Slowly, thoughtfully, he walked around the room, toward the three huddled together in the alcove. He glanced at the shadowed features beneath the cowls of their cape hoods, before he gestured toward the others. “And are these her witnesses? Are each of these women,” he studied the three closest to him, “here to claim Veri’s goodness?”
“You have heard many lies,” Mother Rose told him, “It is time you heard many truths.”
“Truths? Such as the wolf spoke when he wore lamb’s clothing?”
He fought for calm, but something in the air, some elemental charge of energy, filled him, tested his senses. Not danger, such as Roland had come to know, but something else entirely. Anticipation, exhilaration, it swirled through him, as though he was on the verge of victory.
He had her. He had her within his grasp. He knew where she was and how to bait her from her den.
“She relies on others? Afraid to speak for herself?”
Father Kenneth beckoned Roland back by the fire, “You need to hear the whole of it, Roland, and you need to let your mind open before she can show herself to you.”
Mother Rose crossed to Roland, took his arm to guide him to return to his former place.
He shook her off as the friar continued, “You are not the man you were, but that does not mean the fellow of balanced judgment is not within you.” The friar acknowledged the bench again, “Come back, be seated, we will discuss this.”
They were too insistent.
“What are you afraid of, Friar Kenneth? Mother Superior?”

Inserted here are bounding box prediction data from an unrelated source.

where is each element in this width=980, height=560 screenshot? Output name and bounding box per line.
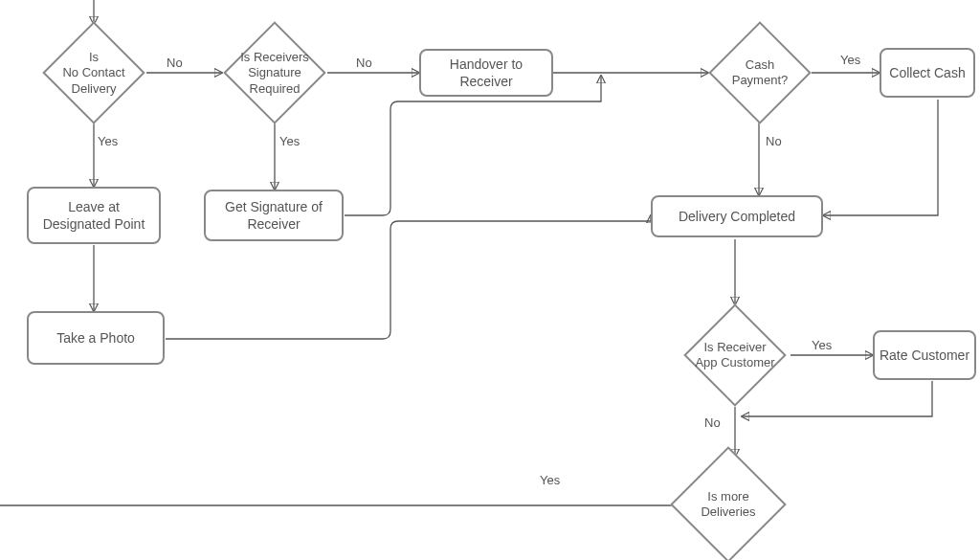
process-take-photo: Take a Photo <box>27 311 165 365</box>
process-delivery-completed: Delivery Completed <box>651 195 823 237</box>
edge-label-sig-yes: Yes <box>279 134 300 148</box>
process-handover-to-receiver-text: Handover to Receiver <box>425 56 547 90</box>
decision-cash-payment: CashPayment? <box>708 21 811 123</box>
process-leave-designated-point-text: Leave at Designated Point <box>33 198 155 233</box>
process-rate-customer-text: Rate Customer <box>880 347 969 364</box>
decision-no-contact-delivery-text: IsNo ContactDelivery <box>36 50 151 97</box>
process-rate-customer: Rate Customer <box>873 330 976 380</box>
edge-label-sig-no: No <box>356 56 372 70</box>
decision-no-contact-delivery: IsNo ContactDelivery <box>42 21 145 123</box>
edge-label-app-yes: Yes <box>812 338 832 352</box>
edge-label-more-yes: Yes <box>540 473 560 487</box>
edge-label-no-contact-no: No <box>167 56 183 70</box>
decision-app-customer-text: Is ReceiverApp Customer <box>678 340 792 371</box>
decision-app-customer: Is ReceiverApp Customer <box>683 303 786 406</box>
edge-label-no-contact-yes: Yes <box>98 134 118 148</box>
process-collect-cash-text: Collect Cash <box>889 64 965 81</box>
process-get-signature-text: Get Signature of Receiver <box>210 198 338 233</box>
decision-more-deliveries: Is moreDeliveries <box>670 446 787 560</box>
decision-signature-required: Is ReceiversSignatureRequired <box>223 21 325 123</box>
process-handover-to-receiver: Handover to Receiver <box>419 49 553 97</box>
flowchart-canvas: IsNo ContactDelivery Is ReceiversSignatu… <box>0 0 980 560</box>
process-collect-cash: Collect Cash <box>880 48 975 98</box>
decision-more-deliveries-text: Is moreDeliveries <box>671 489 786 521</box>
edge-label-cash-no: No <box>766 134 782 148</box>
process-take-photo-text: Take a Photo <box>56 329 135 347</box>
decision-cash-payment-text: CashPayment? <box>702 57 817 89</box>
process-delivery-completed-text: Delivery Completed <box>679 208 795 225</box>
process-get-signature: Get Signature of Receiver <box>204 190 344 241</box>
process-leave-designated-point: Leave at Designated Point <box>27 187 161 244</box>
decision-signature-required-text: Is ReceiversSignatureRequired <box>217 50 332 97</box>
edge-label-cash-yes: Yes <box>840 53 860 67</box>
edge-label-app-no: No <box>704 415 721 430</box>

“That you will not listen to reason”
Roland didn’t believe him. There was more to it than that. Rose’s gaze flickered between Kenneth and one of the sisters, as though seeking guidance. Roland suspected the Mother Superior was a woman who wore calm as easily as another donned a hat. A woman who confidently made her own decisions. Yet worry shadowed her eyes.
She was troubled. Why?
Roland looked about him again. The gaggle of nuns by the door, more within the alcove and the Friar with the Mother Superior. Once again, he noted the woman in the alcove. Not the women, but the one woman; the one who stood off to the side, deep in shadow, looking through the window at nothing but blackness as if the discussion held no significance.
The one who Rose looked to for answers.
Slowly Roland pivoted, to view the woman straight on.
Oh, they truly were fools, totally inept at strategy.
They had brought their queen to the king’s lair.
Check mate!
“She is here!” In two strides, he cut off the protective move of others, made toward the figure, and was upon her. With one tug he pulled back the hood, to stare into the face of his treacherous wife. “You fool!” Elation spilled over, as he beamed his victory.